In the 80s I was a through and through glammy, so I steered clear of mosh pits (yuck, sweaty nasty things). A couple of years ago I ended up in one briefly at a Motorhead concert, but even then I couldn't really say it was a moshing style place, rather a place for leary bullys to throw beer over everyone while trying to climb on top of anyone they could while their mates elbowed the next victim in the eye. I quickly retreated. That's not what I go to a conert for and that's not what music is about.

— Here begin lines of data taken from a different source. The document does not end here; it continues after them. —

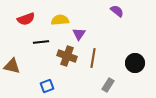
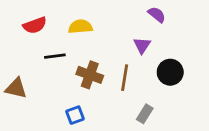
purple triangle: (79, 34) -> (142, 45), moved
black circle: (135, 63) -> (170, 72), moved
blue square: (47, 86) -> (75, 115), moved

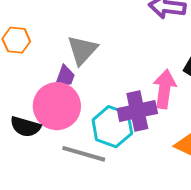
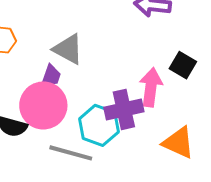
gray triangle: (82, 50) -> (68, 49), turned -44

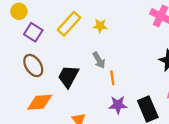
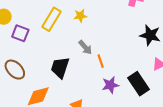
brown ellipse: (33, 66) -> (15, 70), moved

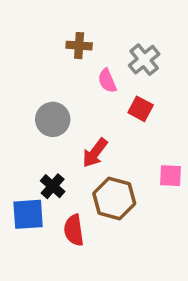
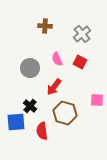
pink semicircle: (107, 81) -> (57, 59), moved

Originally posted by Classic Rock
I've seen the odd solitary bloke who would be old enough to have been a teen back in the days of moshing, standing on his own banging his head up and down
Ah.... Sounds like you have the same definition as I do Buffy :thumbsup:
Anybody else remember the concentric circles of thrashers in rebels and Roxy's that kicked the night of to 'the ace of spades'?
Floor punching is the one thing that makes me move out of the way. Circle pits are fun if everyone stays in line and picks up those that fall but you can see some people just go so they can push people around instead of listening/watching the music.
The last time I went in the metal/punk/whatever small room in Corp on a Friday I got rather annoyed with all the stereotypically emo types just standing on the dance floor. Why do they think it's called a dance floor exactly?